§ **Assignment**
Please find all lines in the data that hold the string "دکتر" and copy them.

§ **Collected data**
+--

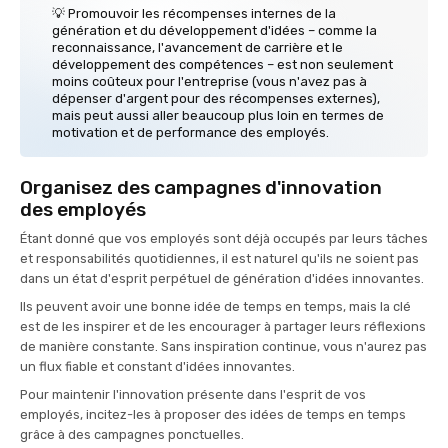
💡 Promouvoir les récompenses internes de la
génération et du développement d'idées – comme la
reconnaissance, l'avancement de carrière et le
développement des compétences – est non seulement
moins coûteux pour l'entreprise (vous n'avez pas à
dépenser d'argent pour des récompenses externes),
mais peut aussi aller beaucoup plus loin en termes de
motivation et de performance des employés.
Organisez des campagnes d'innovation
des employés
Étant donné que vos employés sont déjà occupés par leurs tâches
et responsabilités quotidiennes, il est naturel qu'ils ne soient pas
dans un état d'esprit perpétuel de génération d'idées innovantes.
Ils peuvent avoir une bonne idée de temps en temps, mais la clé
est de les inspirer et de les encourager à partager leurs réflexions
de manière constante. Sans inspiration continue, vous n'aurez pas
un flux fiable et constant d'idées innovantes.
Pour maintenir l'innovation présente dans l'esprit de vos
employés, incitez-les à proposer des idées de temps en temps
grâce à des campagnes ponctuelles.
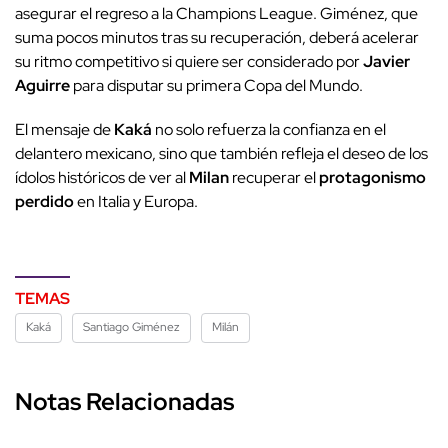
asegurar el regreso a la Champions League. Giménez, que
suma pocos minutos tras su recuperación, deberá acelerar
su ritmo competitivo si quiere ser considerado por
Javier
Aguirre
para disputar su primera Copa del Mundo.
El mensaje de
Kaká
no solo refuerza la confianza en el
delantero mexicano, sino que también refleja el deseo de los
ídolos históricos de ver al
Milan
recuperar el
protagonismo
perdido
en Italia y Europa.
TEMAS
Kaká
Santiago Giménez
Milán
Notas Relacionadas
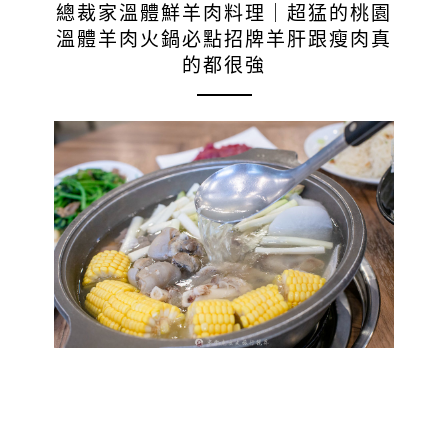
總裁家溫體鮮羊肉料理｜超猛的桃園
溫體羊肉火鍋必點招牌羊肝跟瘦肉真
的都很強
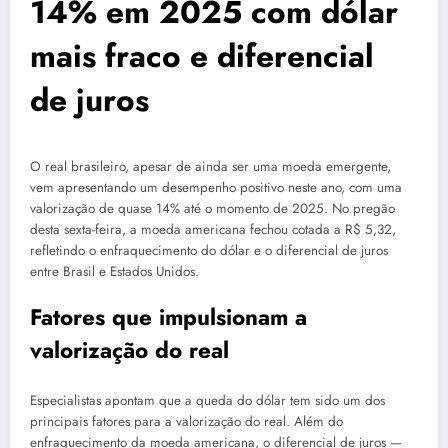
14% em 2025 com dólar
mais fraco e diferencial
de juros
O real brasileiro, apesar de ainda ser uma moeda emergente,
vem apresentando um desempenho positivo neste ano, com uma
valorização de quase 14% até o momento de 2025. No pregão
desta sexta-feira, a moeda americana fechou cotada a R$ 5,32,
refletindo o enfraquecimento do dólar e o diferencial de juros
entre Brasil e Estados Unidos.
Fatores que impulsionam a
valorização do real
Especialistas apontam que a queda do dólar tem sido um dos
principais fatores para a valorização do real. Além do
enfraquecimento da moeda americana, o diferencial de juros —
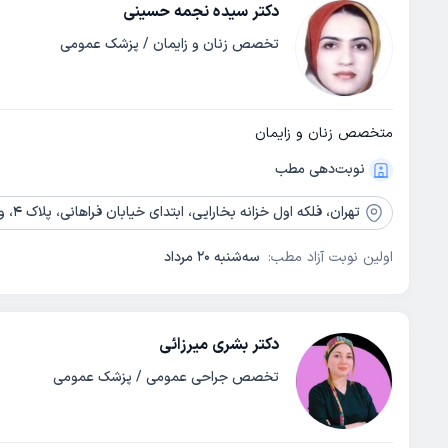
دکتر سیده نجمه حسینی
تخصص زنان و زایمان / پزشک عمومی
متخصص زنان و زایمان
نوبت‌دهی مطب
تهران،
فلکه اول خزانه بخارایی، ابتدای خیابان فراهانی، پلاک 4، واحد 1
اولین نوبت آزاد مطب:
سه‌شنبه 20 مرداد
دکتر بشری میرزائی
تخصص جراحی عمومی / پزشک عمومی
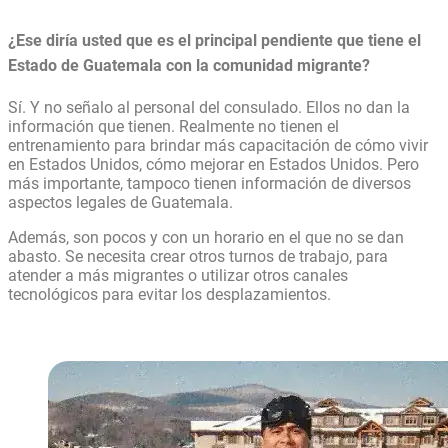
¿Ese diría usted que es el principal pendiente que tiene el
Estado de Guatemala con la comunidad migrante?
Sí. Y no señalo al personal del consulado. Ellos no dan la
información que tienen. Realmente no tienen el
entrenamiento para brindar más capacitación de cómo vivir
en Estados Unidos, cómo mejorar en Estados Unidos. Pero
más importante, tampoco tienen información de diversos
aspectos legales de Guatemala.
Además, son pocos y con un horario en el que no se dan
abasto. Se necesita crear otros turnos de trabajo, para
atender a más migrantes o utilizar otros canales
tecnológicos para evitar los desplazamientos.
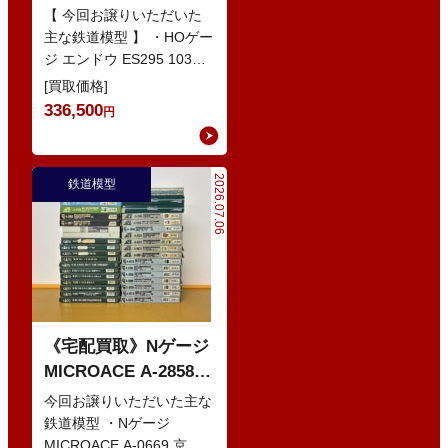
103系1200番代 東西線
【 今回お譲りいただいた
色 基本5輌 Nセット
主な鉄道模型 】 ・HOゲー
ジ エンドウ ES295 103系
などの鉄道模型
1200番代 東西線色 中間5
[買取価格]
輌 Oセット …
336,500
円
2026.07.06
鉄道模型
《宅配買取》Nゲージ
MICROACE A-2858
京阪8000系 新塗装 な
今回お譲りいただいた主な
どの鉄道模型
鉄道模型 ・Nゲージ
MICROACE A-0669 京阪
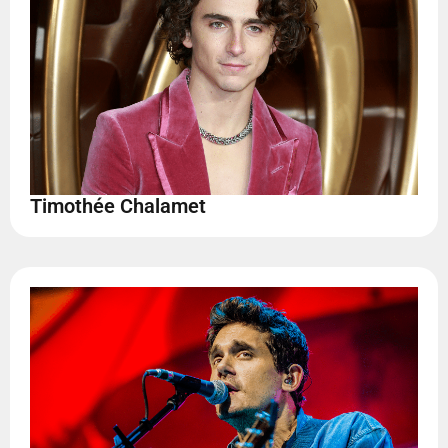
Timothée Chalamet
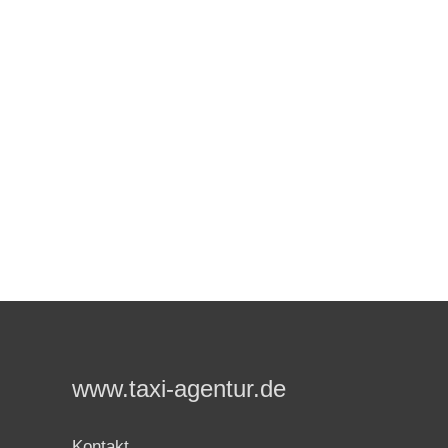
www.taxi-agentur.de
Kontakt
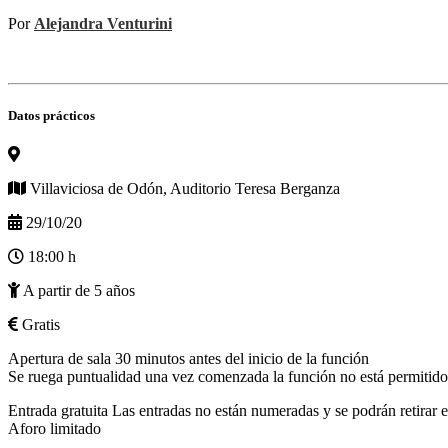
Por
Alejandra Venturini
Datos prácticos
Villaviciosa de Odón, Auditorio Teresa Berganza
29/10/20
18:00 h
A partir de 5 años
Gratis
Apertura de sala 30 minutos antes del inicio de la función
Se ruega puntualidad una vez comenzada la función no está permitido 
Entrada gratuita Las entradas no están numeradas y se podrán retirar e
Aforo limitado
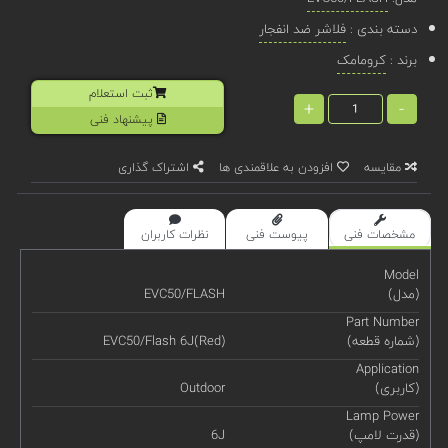
دسته بندی :
فلاشر ضد انفجار
برند :
کرومامک
ثبت استعلام
+
-
پیشنهاد فنی
مقایسه
افزودن به علاقمندی ها
اشتراک گذاری
مشخصات فنی
پیوست فنی
نظرات کاربران
Model
(مدل)
EVC50/FLASH
Part Number
(شماره قطعه)
EVC50/Flash 6J(Red)
Application
(کاربری)
Outdoor
Lamp Power
(قدرت لامپ)
6J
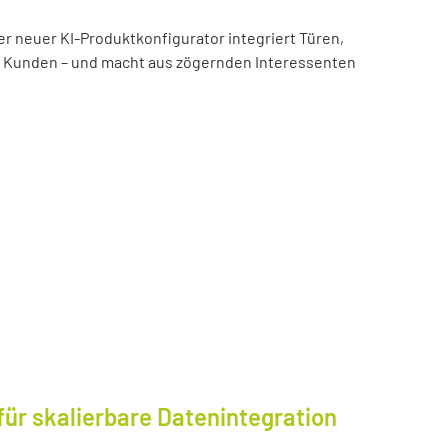
er neuer KI-Produktkonfigurator integriert Türen,
es Kunden – und macht aus zögernden Interessenten
für skalierbare Datenintegration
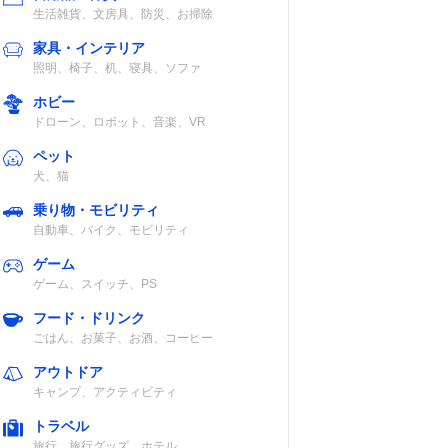
生活雑貨、文房具、防災、お掃除
家具・インテリア
照明、椅子、机、寝具、ソファ
ホビー
ドローン、ロボット、音楽、VR
ペット
犬、猫
乗り物・モビリティ
自動車、バイク、モビリティ
ゲーム
ゲーム、スイッチ、PS
フード・ドリンク
ごはん、お菓子、お酒、コーヒー
アウトドア
キャンプ、アクティビティ
トラベル
旅行、旅行グッズ、ホテル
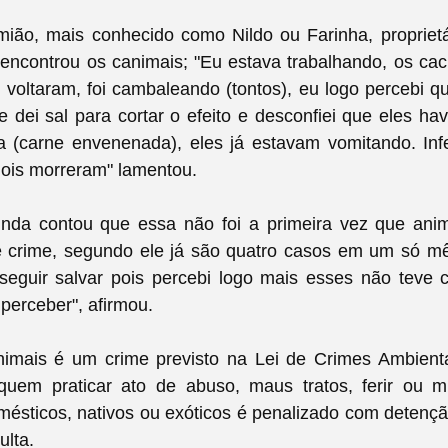
mião, mais conhecido como Nildo ou Farinha, proprietá
encontrou os canimais;
"Eu estava trabalhando, os cac
voltaram, foi cambaleando (tontos), eu logo percebi 
 dei sal para cortar o efeito e desconfiei que eles h
 (carne envenenada), eles já estavam vomitando. Inf
 dois morreram" lamentou.
nda contou que essa não foi a primeira vez que ani
e crime, segundo ele já são quatro casos em um só mê
seguir salvar pois percebi logo mais esses não teve 
perceber", afirmou.
imais é um crime previsto na Lei de Crimes Ambienta
quem praticar ato de abuso, maus tratos, ferir ou mu
omésticos, nativos ou exóticos é penalizado com deten
ulta.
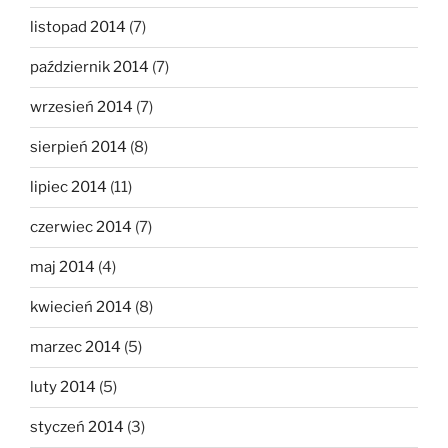
listopad 2014
(7)
październik 2014
(7)
wrzesień 2014
(7)
sierpień 2014
(8)
lipiec 2014
(11)
czerwiec 2014
(7)
maj 2014
(4)
kwiecień 2014
(8)
marzec 2014
(5)
luty 2014
(5)
styczeń 2014
(3)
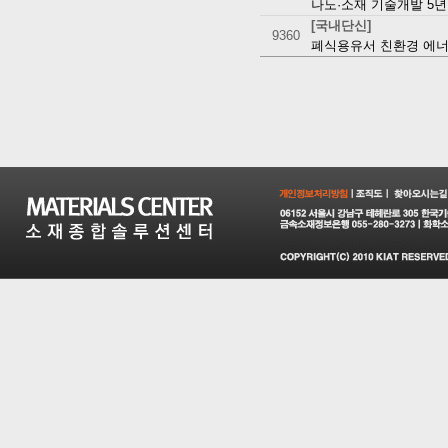
나노·소재 기술개발 5년간
[국내단신]
9360
폐식용유서 친환경 에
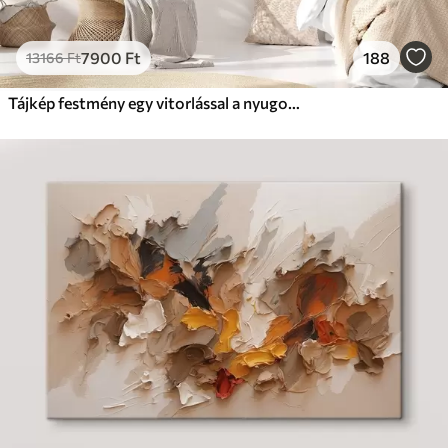
7900
Ft
188
13166
Ft
Tájkép festmény egy vitorlással a nyugodt tengeren, narancssárga és sárga égbolt, távoli hegyek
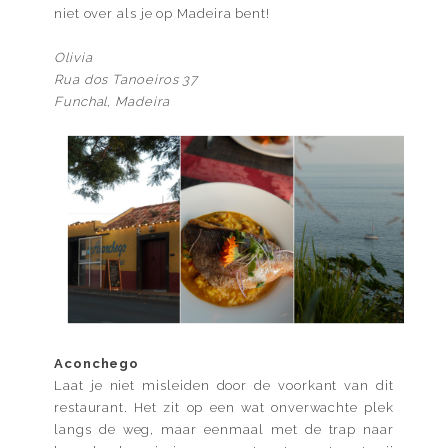
niet over als je op Madeira bent!
Olivia
Rua dos Tanoeiros 37
Funchal, Madeira
Aconchego
Laat je niet misleiden door de voorkant van dit
restaurant. Het zit op een wat onverwachte plek
langs de weg, maar eenmaal met de trap naar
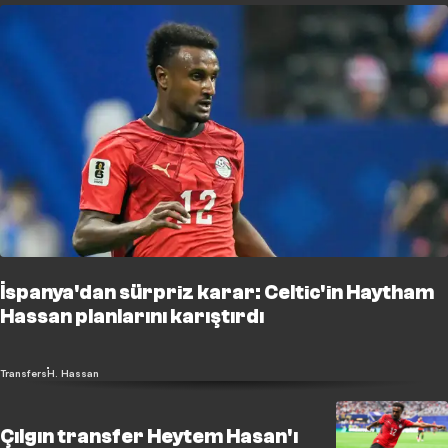
İspanya'dan sürpriz karar: Celtic'in Haytham
Hassan planlarını karıştırdı
Transfers
H. Hassan
Çılgın transfer Heytem Hasan'ı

+--

§ **Task output**
دکتر سیده نجمه حسینی
دکتر بشری میرزائی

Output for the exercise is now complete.